What happens when you have a great activity planned for the kids and no one is interested? What about all your hard work and preparation? What about the great benefits of the activity you want the kids to receive? I believe children should not be made to participate in activities they are not interested in. I invite everyone to join us in what I have prepared, but if a child does not want to participate, that’s okay. If several children are not interested, maybe I need to take a look at what I am planning for them. I might be missing the mark about what is appropriate or interesting. Usually once I start an activity with the kids, those who were not interested at first see that we are having fun and join us anyway, but if they don’t, it’s no big deal. And sometimes the kids who want to do something else draw all of us into their game. We are flexible.

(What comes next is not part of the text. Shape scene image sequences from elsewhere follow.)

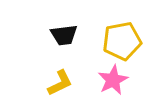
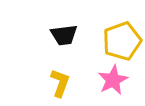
yellow pentagon: rotated 9 degrees counterclockwise
yellow L-shape: rotated 44 degrees counterclockwise
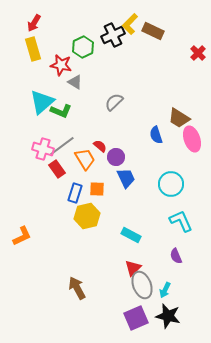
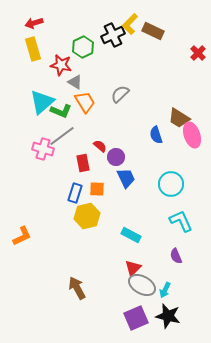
red arrow: rotated 42 degrees clockwise
gray semicircle: moved 6 px right, 8 px up
pink ellipse: moved 4 px up
gray line: moved 10 px up
orange trapezoid: moved 57 px up
red rectangle: moved 26 px right, 6 px up; rotated 24 degrees clockwise
gray ellipse: rotated 40 degrees counterclockwise
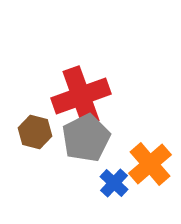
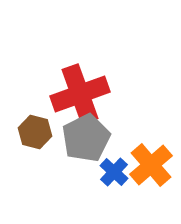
red cross: moved 1 px left, 2 px up
orange cross: moved 1 px right, 1 px down
blue cross: moved 11 px up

What do I do with the kids who are not interested in gardening? I built this giant garden for them to learn in, so they need to learn in it right? There are so many things the garden teaches it really doesn’t matter what they do in it, they are learning. I have some children who are still interested in picking weeds and harvesting and planting every day. But we have a massive garden and there is A LOT of work to be done in it. I let the kids plant until they don’t want to and then I finish it for them. I invite them to pick weeds but my husband and I spend many hours a week picking weeds so the garden can be successful. If they don’t want to pick vegetables, I have toys in the garden and a resting place for them to hang out. Everyone is happy in the garden, but they are happy doing different things. Some kids love to hunt for and watch bugs and creatures, some love to play in the gravel rocks and hunt for treasures there, and some like to pick produce every day the entire time we are in the garden. All of those are great ways to learn and they are all okay with me.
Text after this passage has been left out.